For large transactions, this approach ensures that the bulk of the transaction’s
WAL records are already sent to the standby before the flush occurs on the primary.
As a result, the flush on the primary and standby happen closer together,
reducing replication lag.
At the high level idea LGTM.
Observations from the benchmark:
1. The patch improves TPS by ~13% in the sync replication setup. In repeated runs,
I see that the TPS increase is anywhere between 5% to 13% .
2. WAL sender reads significantly less WAL from disk, indicating more efficient use
of WAL buffers and reduced disk I/O
Can you please measure the transaction commit latency improvement as well.
Commit latency = Primary_Disk_Flush_time + Standby_disk_fluish_time + network_roundtrip_time
Following are some of the details of the implementation:
1. Primary does not wait for flush before starting to send data, so it is likely to
send smaller chunks of data. To prevent network overload, changes are made to
avoid sending excessively small packets.
2. The sender includes the current flush pointer in the replication protocol
messages, so the standby knows up to which point WAL has been safely flushed
on the primary.
3. The logic ensures that standbys do not apply transactions that have not
been flushed on the primary, by updating the flushedUpto position on the standby
only up to the flushPtr received from the primary.

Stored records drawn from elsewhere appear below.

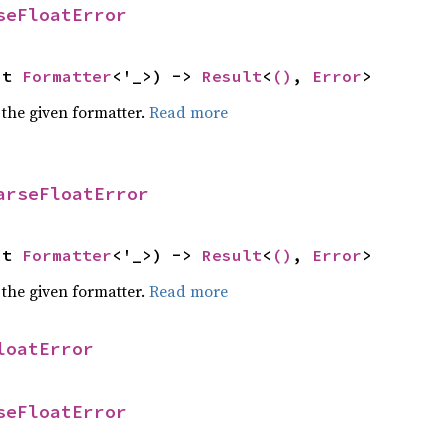
seFloatError
ut 
Formatter
<'_>) -> 
Result
<
()
, 
Error
>
 the given formatter.
Read more
arseFloatError
ut 
Formatter
<'_>) -> 
Result
<
()
, 
Error
>
 the given formatter.
Read more
loatError
seFloatError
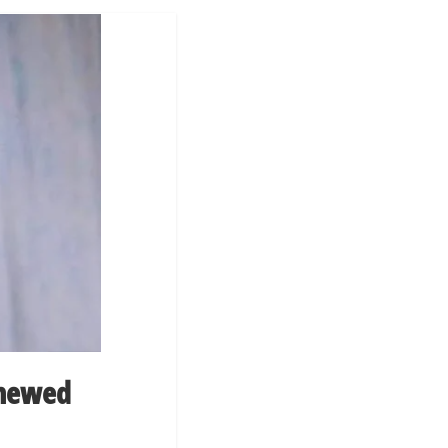
enewed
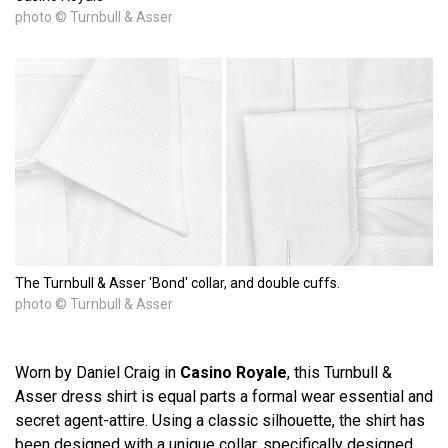
photo © Turnbull & Asser
The Turnbull & Asser 'Bond' collar, and double cuffs.
photo © Turnbull & Asser
Worn by Daniel Craig in
Casino Royale
, this Turnbull &
Asser dress shirt is equal parts a formal wear essential and
secret agent-attire. Using a classic silhouette, the shirt has
been designed with a unique collar, specifically designed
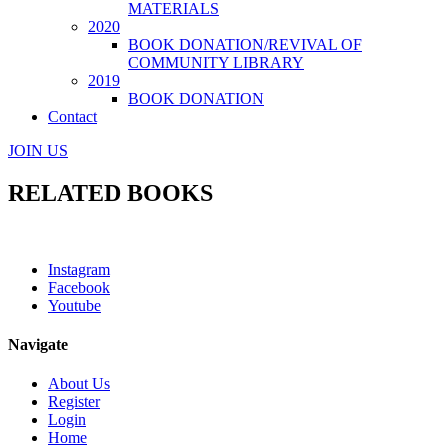
MATERIALS
2020
BOOK DONATION/REVIVAL OF
COMMUNITY LIBRARY
2019
BOOK DONATION
Contact
JOIN US
RELATED BOOKS
Instagram
Facebook
Youtube
Navigate
About Us
Register
Login
Home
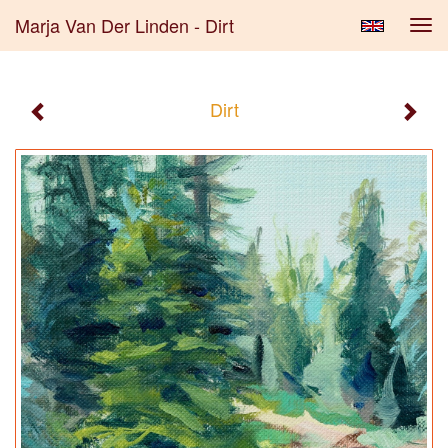
Marja Van Der Linden - Dirt
Tog
navi
Dirt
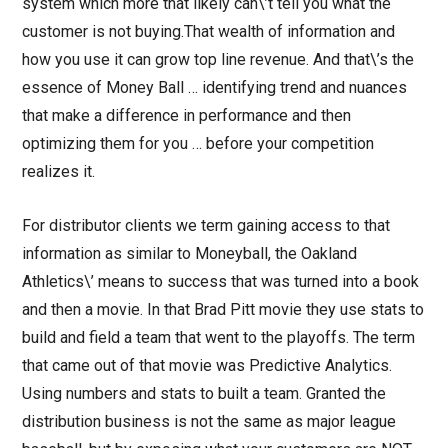
system which more that likely can\’t tell you what the
customer is not buying.That wealth of information and
how you use it can grow top line revenue. And that\’s the
essence of Money Ball … identifying trend and nuances
that make a difference in performance and then
optimizing them for you … before your competition
realizes it.
For distributor clients we term gaining access to that
information as similar to Moneyball, the Oakland
Athletics\’ means to success that was turned into a book
and then a movie. In that Brad Pitt movie they use stats to
build and field a team that went to the playoffs. The term
that came out of that movie was Predictive Analytics.
Using numbers and stats to built a team. Granted the
distribution business is not the same as major league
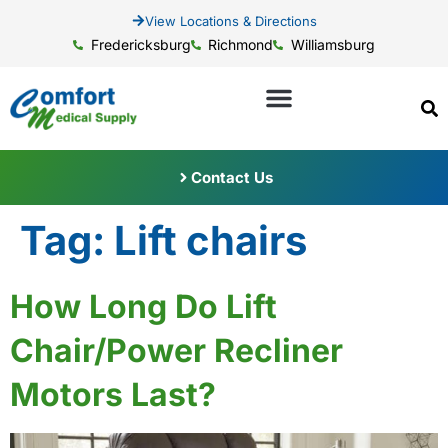
View Locations & Directions
Fredericksburg
Richmond
Williamsburg
Contact Us
Tag:
Lift chairs
How Long Do Lift
Chair/Power Recliner
Motors Last?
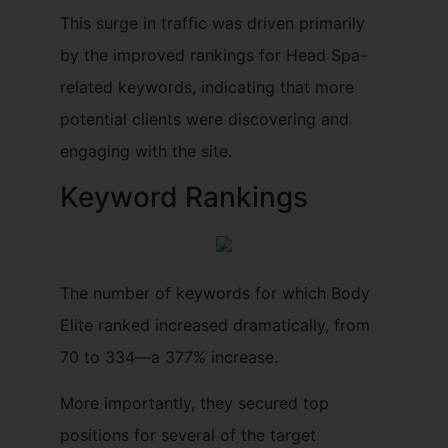
This surge in traffic was driven primarily
by the improved rankings for Head Spa-
related keywords, indicating that more
potential clients were discovering and
engaging with the site.
Keyword Rankings
The number of keywords for which Body
Elite ranked increased dramatically, from
70 to 334—a 377% increase.
More importantly, they secured top
positions for several of the target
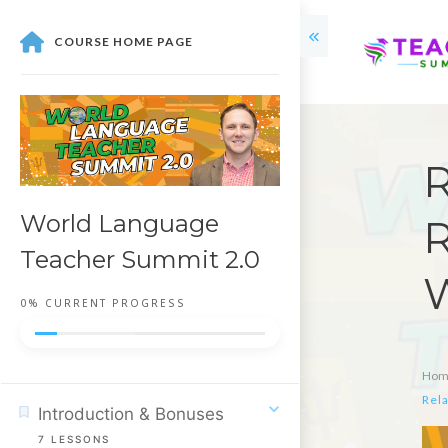
COURSE HOME PAGE
R
World Language
R
Teacher Summit 2.0
0%
CURRENT PROGRESS
Hom
Rela
Introduction & Bonuses
7
LESSONS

4. WAL records received from the primary are written and can be flushed to disk on the
standby, but are only marked as flushed up to the flushPtr reported by the primary.
What happens in crash recovery scenarios? For example, when a standby crash restart,
it replays until the end of WAL. In this case, it may end up replaying WAL that was
never flushed on the primary (if primary does a crash recovery).
Shouldn't archive on standby not upload WAL before WAL gets flushed on the primary?
Same applicable for pg_receivewal.
Thanks,
Satya